Se Ulisse è l’eroe che ha perso ogni slancio epico, Penelope, interpretata con una profondità inattesa da Juliette Binoche, è la figura che incarna la resistenza. La sua Penelope non è solo la donna che aspetta, ma una donna che combatte contro le convenzioni del suo tempo, che disprezza la guerra, la violenza e la figura dell'eroe vittorioso, capace solo di sopravvivere a orrori incomprensibili. La sua lotta è quella di chi ha imparato a riconoscere l’inutilità della guerra e la sua perenne, immanente presenza nella vita di ogni uomo. Non c'è più il mito della fedeltà assoluta, ma una consapevolezza lucida che, anche una volta vinta la guerra, la violenza e la distruzione non finiscono mai di infestare le esistenze umane.

Il film di Pasolini si chiude su una nota specifica che non celebra il ritorno fisico, ma il ritorno esistenziale, nel gesto che trascende la carne e si trasforma in una comunione di esperienze e sofferenze. Quando Penelope si prende cura di Ulisse, lo fa non solo con il corpo, ma con la sua presenza, con la sua capacità di ascoltare e accogliere tutto ciò che lui ha portato con sé, i suoi racconti e le cicatrici invisibili che il mare e il tempo hanno inciso sulla sua pelle. Il loro incontro non è una semplice riunificazione, ma un gesto di accettazione reciproca.

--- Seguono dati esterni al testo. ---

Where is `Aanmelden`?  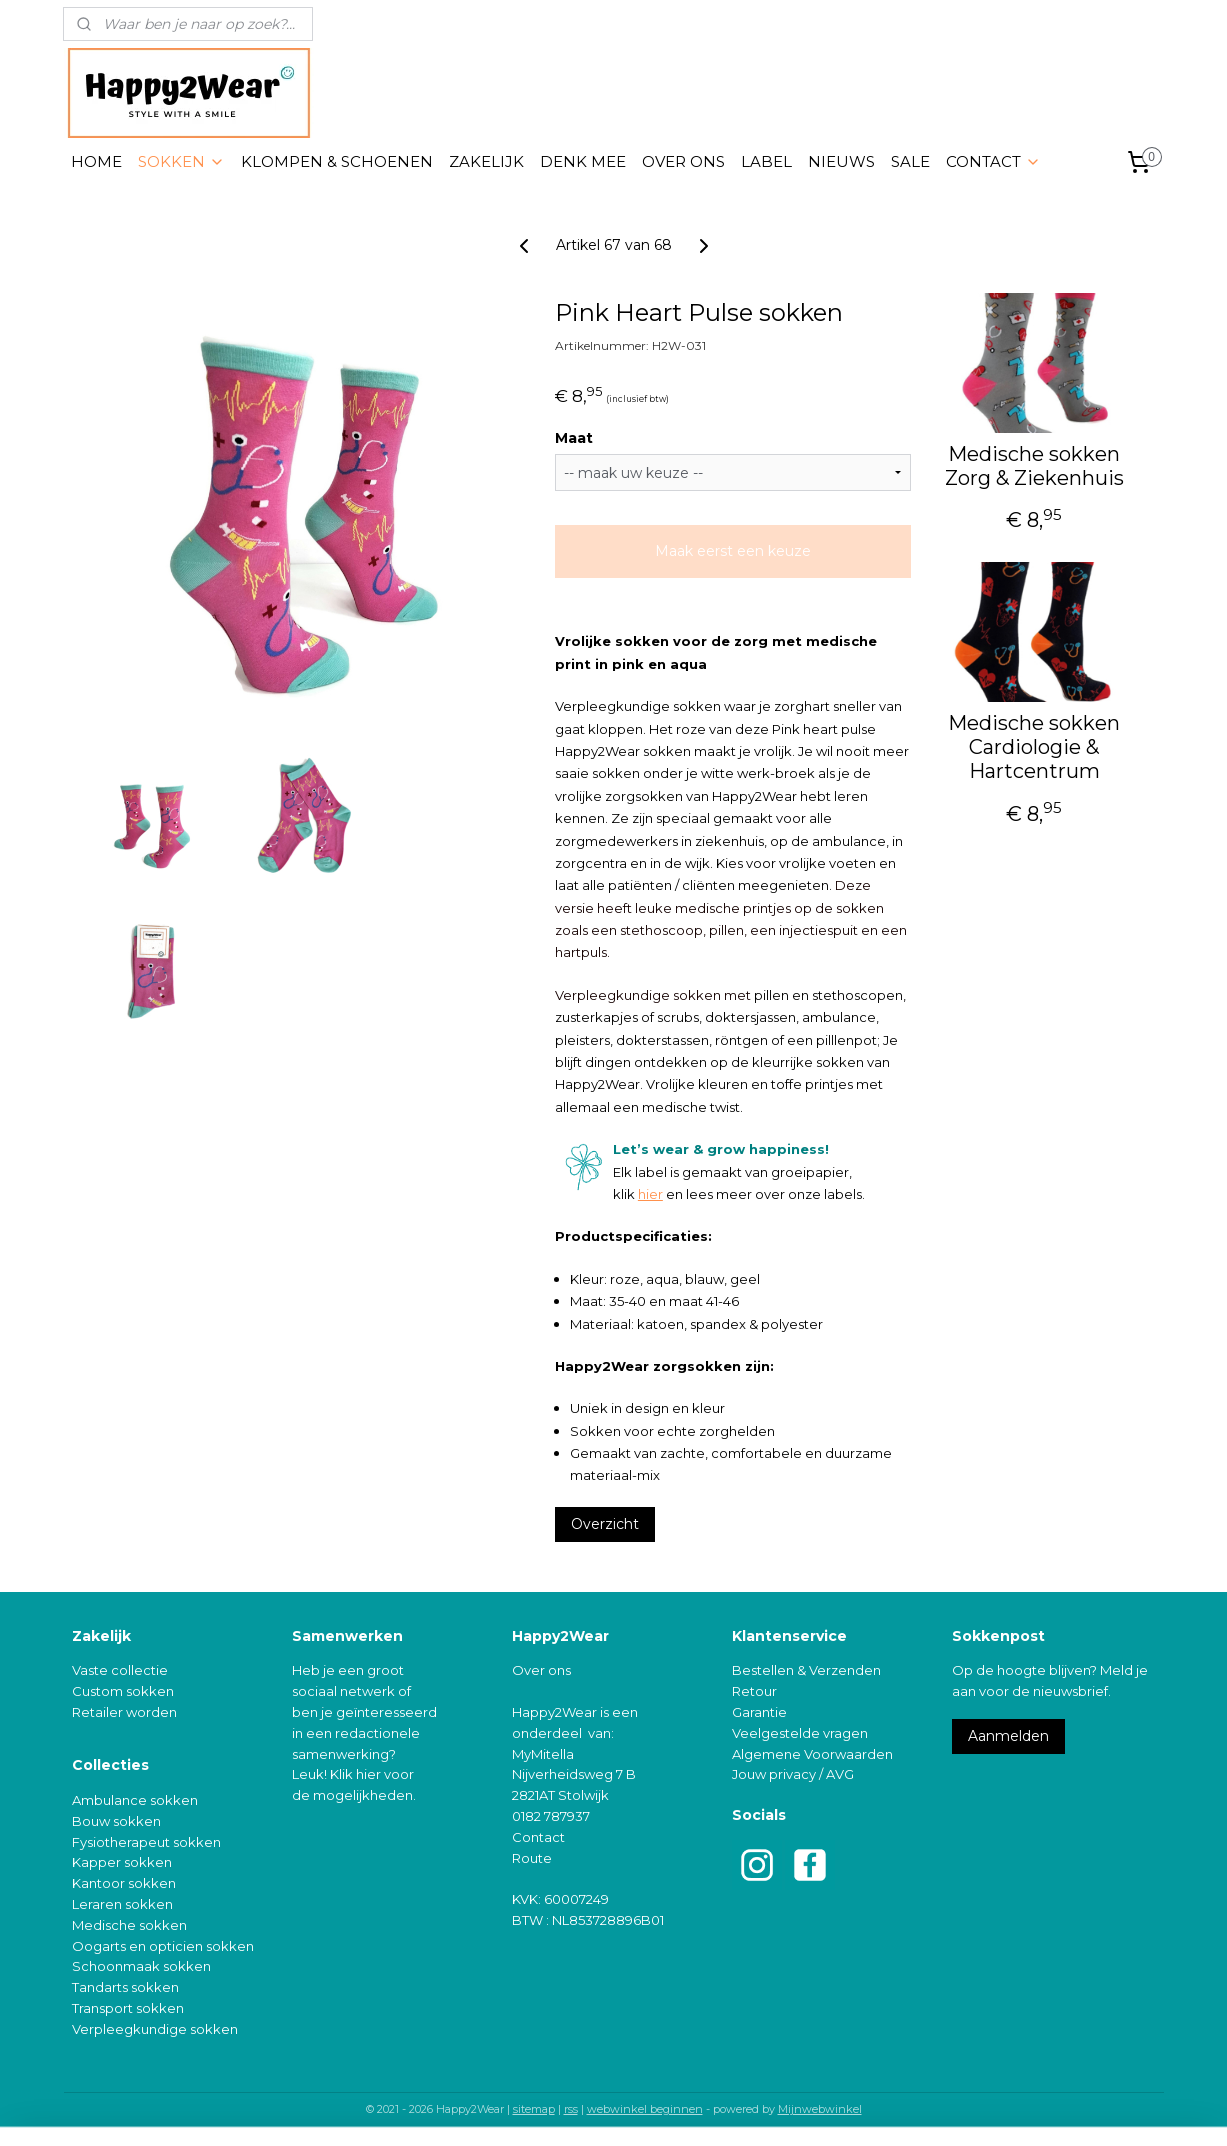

La storia di ciascuno è inestricabile da quella degli altri, dalle voci di chi li ha preceduti e di chi li seguirà. È la comunità umana, e la sua coscienza storica, che compone il fondamento di quel "ritorno" che non è mai solo individuale. Ogni Ulisse è, in fondo, una parte di un insieme più grande, un singolo frammento di un racconto che sfida la linearità del tempo, restituendo all'individuo l’infinito desiderio di trascendere, pur consapevole che tale trascendenza è sempre e solo un frammento di ciò che potrebbe essere.

The Return non è un film che guarda al mito come a una fiaba, ma lo recupera per metterlo a confronto con il dolore e l'insostenibile pesantezza dell'esistenza senza tempo. La sua potenza sta nell'abbattere la distanza tra l'eroe e l’uomo, tra la leggenda e la realtà, rendendo il mito omerico una riflessione sulla nostra stessa condizione di esseri umani, sempre in lotta con la memoria del passato, il peso della guerra e la ricerca di un senso di appartenenza che sfugge, per definizione, alla sua stessa realizzazione.

Tornare a casa è come riscoprire che il passato non è più lì dove l'avevamo lasciato.